Saved data entries
=== Section Start ===
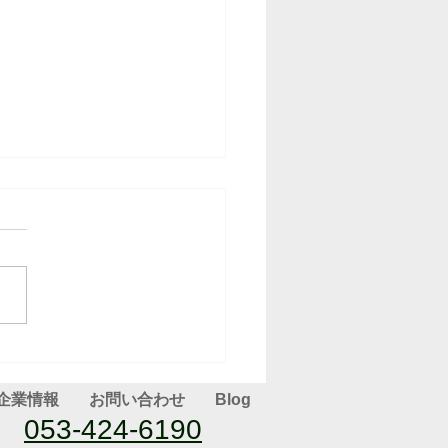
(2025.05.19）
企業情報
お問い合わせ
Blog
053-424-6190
=== Section End ===
=== Section Start ===
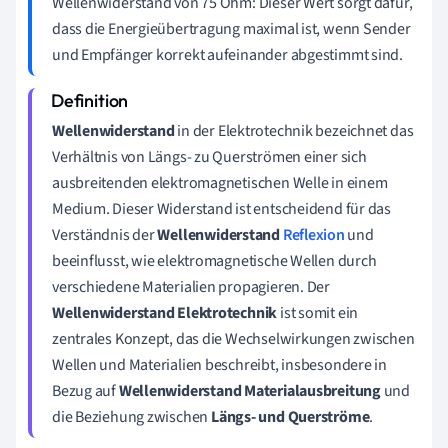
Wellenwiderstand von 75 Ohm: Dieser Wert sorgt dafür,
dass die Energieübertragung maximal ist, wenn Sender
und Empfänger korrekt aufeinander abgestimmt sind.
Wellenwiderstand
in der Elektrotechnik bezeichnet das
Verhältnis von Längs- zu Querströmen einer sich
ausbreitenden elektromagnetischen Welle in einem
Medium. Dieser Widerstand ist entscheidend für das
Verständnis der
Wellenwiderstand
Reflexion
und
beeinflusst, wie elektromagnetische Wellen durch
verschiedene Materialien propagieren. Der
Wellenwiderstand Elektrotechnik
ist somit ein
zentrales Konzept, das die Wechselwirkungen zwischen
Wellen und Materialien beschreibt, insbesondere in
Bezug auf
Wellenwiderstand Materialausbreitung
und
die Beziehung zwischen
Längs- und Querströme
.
=== Section End ===
=== Section Start ===
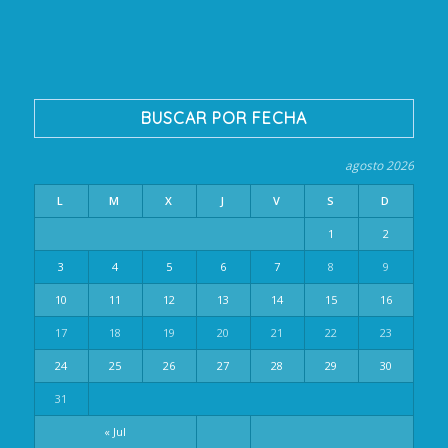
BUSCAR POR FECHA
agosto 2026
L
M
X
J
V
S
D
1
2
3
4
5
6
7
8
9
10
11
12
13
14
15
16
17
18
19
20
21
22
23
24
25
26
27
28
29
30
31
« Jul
=== Section End ===
→ Task description
Once you have counted the lines of the records that contain the word "Elektrotechnik", give the count and nothing else.

→ Response for this exercise
2